Intent Classification Pipeline
Before a chatbot can act, it must decide what the user wants — the intent. This diagram traces the query "I need to change my reservation for tomorrow" through text processing, two competing feature-extraction approaches (TF-IDF and BERT), a neural classifier, and a confidence check that decides whether to act or escalate to a human. Hover over any box for details.
Interactive Demo
You can embed this MicroSim in your own page with the following iframe:
1 | |
Overview
The pipeline has four labeled layers:
- Text processing (blue) — normalization (lowercasing, punctuation removal), tokenization, and optional stopword filtering (shown dashed because it is not always used).
- Semantic encoding (purple) — two parallel paths. TF-IDF is a simple, fast sparse vectorization; BERT encoding (highlighted) produces contextual embeddings and is recommended for better generalization.
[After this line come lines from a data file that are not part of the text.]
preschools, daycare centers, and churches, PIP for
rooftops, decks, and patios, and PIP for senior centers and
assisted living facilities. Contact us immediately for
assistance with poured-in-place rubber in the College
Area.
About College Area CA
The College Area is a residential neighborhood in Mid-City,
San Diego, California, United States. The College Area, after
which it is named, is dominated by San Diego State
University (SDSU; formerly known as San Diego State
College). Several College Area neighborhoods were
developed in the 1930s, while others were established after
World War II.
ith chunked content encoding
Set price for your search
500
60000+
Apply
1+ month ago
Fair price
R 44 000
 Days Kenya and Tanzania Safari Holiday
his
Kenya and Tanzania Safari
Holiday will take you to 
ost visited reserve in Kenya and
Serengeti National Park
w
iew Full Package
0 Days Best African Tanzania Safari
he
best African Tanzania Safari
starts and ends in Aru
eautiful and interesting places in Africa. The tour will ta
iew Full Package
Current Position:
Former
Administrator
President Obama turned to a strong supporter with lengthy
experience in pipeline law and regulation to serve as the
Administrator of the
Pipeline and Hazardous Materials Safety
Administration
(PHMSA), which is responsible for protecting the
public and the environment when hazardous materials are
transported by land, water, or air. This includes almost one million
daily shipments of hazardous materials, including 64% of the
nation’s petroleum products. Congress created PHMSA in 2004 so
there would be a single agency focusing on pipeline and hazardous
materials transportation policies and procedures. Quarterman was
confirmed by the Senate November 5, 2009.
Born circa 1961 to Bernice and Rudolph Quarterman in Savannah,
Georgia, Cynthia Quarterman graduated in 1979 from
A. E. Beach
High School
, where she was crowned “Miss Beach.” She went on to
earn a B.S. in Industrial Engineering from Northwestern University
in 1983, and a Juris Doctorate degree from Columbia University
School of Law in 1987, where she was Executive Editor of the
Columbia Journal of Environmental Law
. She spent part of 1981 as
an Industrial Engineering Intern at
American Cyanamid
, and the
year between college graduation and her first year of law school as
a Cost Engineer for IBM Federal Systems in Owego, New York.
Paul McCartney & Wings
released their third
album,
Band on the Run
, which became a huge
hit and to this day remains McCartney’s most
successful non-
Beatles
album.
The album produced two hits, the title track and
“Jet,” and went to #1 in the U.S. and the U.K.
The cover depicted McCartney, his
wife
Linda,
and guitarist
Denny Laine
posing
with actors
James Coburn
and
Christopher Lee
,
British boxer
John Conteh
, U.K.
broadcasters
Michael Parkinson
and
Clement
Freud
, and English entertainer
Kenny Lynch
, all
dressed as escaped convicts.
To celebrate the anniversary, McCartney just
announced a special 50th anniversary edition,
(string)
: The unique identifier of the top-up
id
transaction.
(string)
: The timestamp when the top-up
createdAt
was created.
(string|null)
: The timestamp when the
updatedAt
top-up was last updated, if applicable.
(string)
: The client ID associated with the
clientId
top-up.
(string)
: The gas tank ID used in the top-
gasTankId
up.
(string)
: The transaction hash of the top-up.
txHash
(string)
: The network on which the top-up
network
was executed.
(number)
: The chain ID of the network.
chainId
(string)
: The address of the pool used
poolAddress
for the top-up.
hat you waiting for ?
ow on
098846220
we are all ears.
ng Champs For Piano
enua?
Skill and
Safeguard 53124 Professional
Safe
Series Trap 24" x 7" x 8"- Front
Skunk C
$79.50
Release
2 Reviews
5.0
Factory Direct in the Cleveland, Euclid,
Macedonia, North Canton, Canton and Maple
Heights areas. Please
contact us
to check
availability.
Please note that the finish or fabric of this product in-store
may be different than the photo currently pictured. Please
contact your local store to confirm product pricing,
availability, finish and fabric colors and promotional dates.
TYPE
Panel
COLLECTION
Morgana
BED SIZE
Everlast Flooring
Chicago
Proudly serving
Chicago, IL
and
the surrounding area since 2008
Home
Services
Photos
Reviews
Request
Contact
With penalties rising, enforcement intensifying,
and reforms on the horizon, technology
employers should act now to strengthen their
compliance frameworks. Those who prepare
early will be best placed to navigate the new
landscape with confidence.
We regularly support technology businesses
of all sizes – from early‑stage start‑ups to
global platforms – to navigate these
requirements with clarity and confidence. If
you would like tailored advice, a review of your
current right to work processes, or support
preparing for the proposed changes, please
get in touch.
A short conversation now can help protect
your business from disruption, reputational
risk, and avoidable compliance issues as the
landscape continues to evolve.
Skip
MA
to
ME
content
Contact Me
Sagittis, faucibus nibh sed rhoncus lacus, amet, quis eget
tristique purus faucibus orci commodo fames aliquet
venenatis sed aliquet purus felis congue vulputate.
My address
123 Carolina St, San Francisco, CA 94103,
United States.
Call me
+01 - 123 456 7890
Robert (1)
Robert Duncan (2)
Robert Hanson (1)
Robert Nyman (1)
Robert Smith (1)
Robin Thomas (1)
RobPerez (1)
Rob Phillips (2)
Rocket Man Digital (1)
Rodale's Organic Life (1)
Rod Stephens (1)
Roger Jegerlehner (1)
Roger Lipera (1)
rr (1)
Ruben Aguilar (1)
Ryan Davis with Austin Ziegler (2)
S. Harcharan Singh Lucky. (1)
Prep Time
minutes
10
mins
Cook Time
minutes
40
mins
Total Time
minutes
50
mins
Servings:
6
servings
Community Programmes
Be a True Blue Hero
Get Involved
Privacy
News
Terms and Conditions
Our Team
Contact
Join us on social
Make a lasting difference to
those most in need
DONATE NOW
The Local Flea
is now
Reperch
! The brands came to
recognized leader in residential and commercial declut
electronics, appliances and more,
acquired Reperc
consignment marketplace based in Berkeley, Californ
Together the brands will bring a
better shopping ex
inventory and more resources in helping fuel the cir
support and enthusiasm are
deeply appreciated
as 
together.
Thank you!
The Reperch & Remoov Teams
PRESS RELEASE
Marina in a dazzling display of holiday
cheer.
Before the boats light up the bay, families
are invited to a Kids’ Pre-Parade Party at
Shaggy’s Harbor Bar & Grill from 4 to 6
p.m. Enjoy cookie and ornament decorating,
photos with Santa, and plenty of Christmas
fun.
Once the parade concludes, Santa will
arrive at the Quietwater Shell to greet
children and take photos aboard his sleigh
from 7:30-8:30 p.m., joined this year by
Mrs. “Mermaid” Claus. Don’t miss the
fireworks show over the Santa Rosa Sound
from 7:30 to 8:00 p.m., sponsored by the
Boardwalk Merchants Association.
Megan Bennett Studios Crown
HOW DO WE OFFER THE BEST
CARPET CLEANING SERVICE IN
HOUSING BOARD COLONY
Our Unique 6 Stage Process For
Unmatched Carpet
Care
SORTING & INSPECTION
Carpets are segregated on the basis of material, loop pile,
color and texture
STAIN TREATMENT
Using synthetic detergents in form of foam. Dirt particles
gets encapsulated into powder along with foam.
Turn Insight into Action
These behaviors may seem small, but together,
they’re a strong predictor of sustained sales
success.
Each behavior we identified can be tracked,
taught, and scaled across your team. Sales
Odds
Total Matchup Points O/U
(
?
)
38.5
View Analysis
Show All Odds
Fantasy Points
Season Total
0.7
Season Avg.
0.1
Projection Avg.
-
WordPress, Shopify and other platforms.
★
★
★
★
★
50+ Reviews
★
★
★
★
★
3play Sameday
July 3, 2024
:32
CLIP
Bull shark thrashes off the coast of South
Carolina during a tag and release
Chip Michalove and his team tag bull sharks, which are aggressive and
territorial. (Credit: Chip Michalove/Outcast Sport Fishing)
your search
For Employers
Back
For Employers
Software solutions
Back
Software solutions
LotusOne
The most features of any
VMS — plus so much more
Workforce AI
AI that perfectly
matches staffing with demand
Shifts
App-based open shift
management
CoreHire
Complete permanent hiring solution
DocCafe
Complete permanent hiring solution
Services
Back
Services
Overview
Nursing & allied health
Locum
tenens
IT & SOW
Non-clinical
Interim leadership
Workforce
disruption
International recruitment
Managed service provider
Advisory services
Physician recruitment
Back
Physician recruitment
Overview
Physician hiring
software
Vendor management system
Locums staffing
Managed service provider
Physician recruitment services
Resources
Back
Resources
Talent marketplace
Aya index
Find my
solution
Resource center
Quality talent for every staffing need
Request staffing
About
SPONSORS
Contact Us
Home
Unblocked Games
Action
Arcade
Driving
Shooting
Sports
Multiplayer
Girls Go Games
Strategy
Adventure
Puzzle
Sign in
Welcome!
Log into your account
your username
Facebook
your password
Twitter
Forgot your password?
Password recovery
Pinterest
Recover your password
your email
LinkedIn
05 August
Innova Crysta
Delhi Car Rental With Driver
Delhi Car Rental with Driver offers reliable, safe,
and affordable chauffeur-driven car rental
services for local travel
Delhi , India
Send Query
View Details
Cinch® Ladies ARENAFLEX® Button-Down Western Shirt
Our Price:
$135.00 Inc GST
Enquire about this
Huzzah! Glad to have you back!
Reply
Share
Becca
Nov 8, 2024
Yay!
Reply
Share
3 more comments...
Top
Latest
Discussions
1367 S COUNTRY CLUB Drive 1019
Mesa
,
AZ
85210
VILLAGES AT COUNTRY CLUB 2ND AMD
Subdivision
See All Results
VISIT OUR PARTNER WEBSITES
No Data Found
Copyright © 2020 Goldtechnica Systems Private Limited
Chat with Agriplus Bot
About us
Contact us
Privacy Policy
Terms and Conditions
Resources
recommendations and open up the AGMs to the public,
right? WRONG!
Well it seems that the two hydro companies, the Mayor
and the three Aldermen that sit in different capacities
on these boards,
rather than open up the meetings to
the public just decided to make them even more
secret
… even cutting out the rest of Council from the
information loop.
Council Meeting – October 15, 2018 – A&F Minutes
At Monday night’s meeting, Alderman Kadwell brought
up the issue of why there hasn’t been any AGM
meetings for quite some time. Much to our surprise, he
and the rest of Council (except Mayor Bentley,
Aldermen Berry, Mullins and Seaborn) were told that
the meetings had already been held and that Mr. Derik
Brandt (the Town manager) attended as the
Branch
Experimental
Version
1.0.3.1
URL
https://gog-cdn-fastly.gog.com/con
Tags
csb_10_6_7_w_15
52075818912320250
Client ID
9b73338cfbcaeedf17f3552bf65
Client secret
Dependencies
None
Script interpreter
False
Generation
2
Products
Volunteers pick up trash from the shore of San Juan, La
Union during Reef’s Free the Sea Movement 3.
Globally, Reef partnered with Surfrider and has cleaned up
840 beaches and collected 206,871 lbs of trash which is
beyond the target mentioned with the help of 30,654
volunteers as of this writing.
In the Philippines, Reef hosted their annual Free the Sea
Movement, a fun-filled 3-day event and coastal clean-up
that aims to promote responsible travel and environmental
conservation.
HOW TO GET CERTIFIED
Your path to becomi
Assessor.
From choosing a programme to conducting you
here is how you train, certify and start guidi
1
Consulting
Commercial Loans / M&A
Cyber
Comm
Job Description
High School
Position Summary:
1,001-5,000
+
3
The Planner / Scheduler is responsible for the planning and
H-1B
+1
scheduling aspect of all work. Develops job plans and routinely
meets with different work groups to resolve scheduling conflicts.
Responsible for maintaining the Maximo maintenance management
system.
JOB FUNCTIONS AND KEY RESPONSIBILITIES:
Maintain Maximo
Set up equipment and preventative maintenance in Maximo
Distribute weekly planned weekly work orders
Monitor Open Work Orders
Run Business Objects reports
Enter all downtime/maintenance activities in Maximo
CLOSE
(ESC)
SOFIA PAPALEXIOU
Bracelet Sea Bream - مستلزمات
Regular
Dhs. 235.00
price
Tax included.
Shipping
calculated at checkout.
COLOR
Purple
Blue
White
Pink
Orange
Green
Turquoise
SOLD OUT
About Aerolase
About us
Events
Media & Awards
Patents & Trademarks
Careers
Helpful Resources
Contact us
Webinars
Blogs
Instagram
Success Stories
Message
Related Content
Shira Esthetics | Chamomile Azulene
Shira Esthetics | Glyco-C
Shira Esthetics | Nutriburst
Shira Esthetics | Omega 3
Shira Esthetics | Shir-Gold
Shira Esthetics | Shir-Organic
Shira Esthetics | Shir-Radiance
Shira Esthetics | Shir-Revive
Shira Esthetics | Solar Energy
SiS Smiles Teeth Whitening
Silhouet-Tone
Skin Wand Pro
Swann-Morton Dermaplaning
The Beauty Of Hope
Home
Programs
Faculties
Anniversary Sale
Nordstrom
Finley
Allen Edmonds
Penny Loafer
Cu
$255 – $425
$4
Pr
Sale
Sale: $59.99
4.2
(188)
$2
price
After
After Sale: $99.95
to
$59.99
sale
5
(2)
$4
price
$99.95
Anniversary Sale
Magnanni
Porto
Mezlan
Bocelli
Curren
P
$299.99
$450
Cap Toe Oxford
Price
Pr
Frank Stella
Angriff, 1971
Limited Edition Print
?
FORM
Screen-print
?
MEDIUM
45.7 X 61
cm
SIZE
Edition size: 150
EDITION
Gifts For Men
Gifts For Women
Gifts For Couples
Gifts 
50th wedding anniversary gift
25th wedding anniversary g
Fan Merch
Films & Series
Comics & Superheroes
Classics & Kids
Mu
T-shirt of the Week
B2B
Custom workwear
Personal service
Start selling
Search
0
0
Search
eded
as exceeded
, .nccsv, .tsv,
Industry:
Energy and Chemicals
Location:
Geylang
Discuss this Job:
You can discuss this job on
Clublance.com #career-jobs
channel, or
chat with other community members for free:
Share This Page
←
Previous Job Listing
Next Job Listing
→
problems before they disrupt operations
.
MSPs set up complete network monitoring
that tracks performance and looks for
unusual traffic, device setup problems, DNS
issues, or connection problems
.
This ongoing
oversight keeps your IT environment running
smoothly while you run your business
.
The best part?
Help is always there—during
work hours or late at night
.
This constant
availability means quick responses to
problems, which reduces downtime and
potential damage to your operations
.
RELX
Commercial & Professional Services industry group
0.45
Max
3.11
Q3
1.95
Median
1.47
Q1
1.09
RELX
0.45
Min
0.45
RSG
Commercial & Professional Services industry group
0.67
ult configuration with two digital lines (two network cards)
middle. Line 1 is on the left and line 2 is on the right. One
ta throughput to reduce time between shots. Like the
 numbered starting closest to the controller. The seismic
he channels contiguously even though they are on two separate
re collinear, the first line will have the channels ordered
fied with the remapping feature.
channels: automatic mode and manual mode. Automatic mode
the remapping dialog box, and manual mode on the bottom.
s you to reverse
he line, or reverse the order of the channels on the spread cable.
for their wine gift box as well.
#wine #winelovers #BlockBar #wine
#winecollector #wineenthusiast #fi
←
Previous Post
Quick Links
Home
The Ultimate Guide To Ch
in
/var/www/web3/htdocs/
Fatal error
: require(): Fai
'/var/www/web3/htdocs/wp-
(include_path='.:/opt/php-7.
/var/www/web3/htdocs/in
- Classification (orange) — a neural network with a softmax output layer maps the feature vector to a probability for every candidate intent.
- Prediction and confidence (gray/yellow/green/red) — the probability table
shows
modify_reservation: 0.87as the winner. A confidence threshold of 0.70 decides the outcome: predictions at or above it proceed with the action (green); anything below it escalates to a human agent (red).
Showing both TF-IDF and BERT lets students compare a classic and a modern approach side by side, while the threshold step models how production systems avoid acting on low-confidence guesses.
Lesson Plan
- Trace the pipeline: Have students follow the example query through each layer and name what changes at each step.
- Compare features: Why might BERT generalize better than TF-IDF? When would TF-IDF still be a reasonable choice?
- Reason about the threshold: What happens to the example query at 0.87? What would happen if the top intent scored only 0.55?
- Discuss escalation: Why is escalating to a human better than acting on a low-confidence prediction?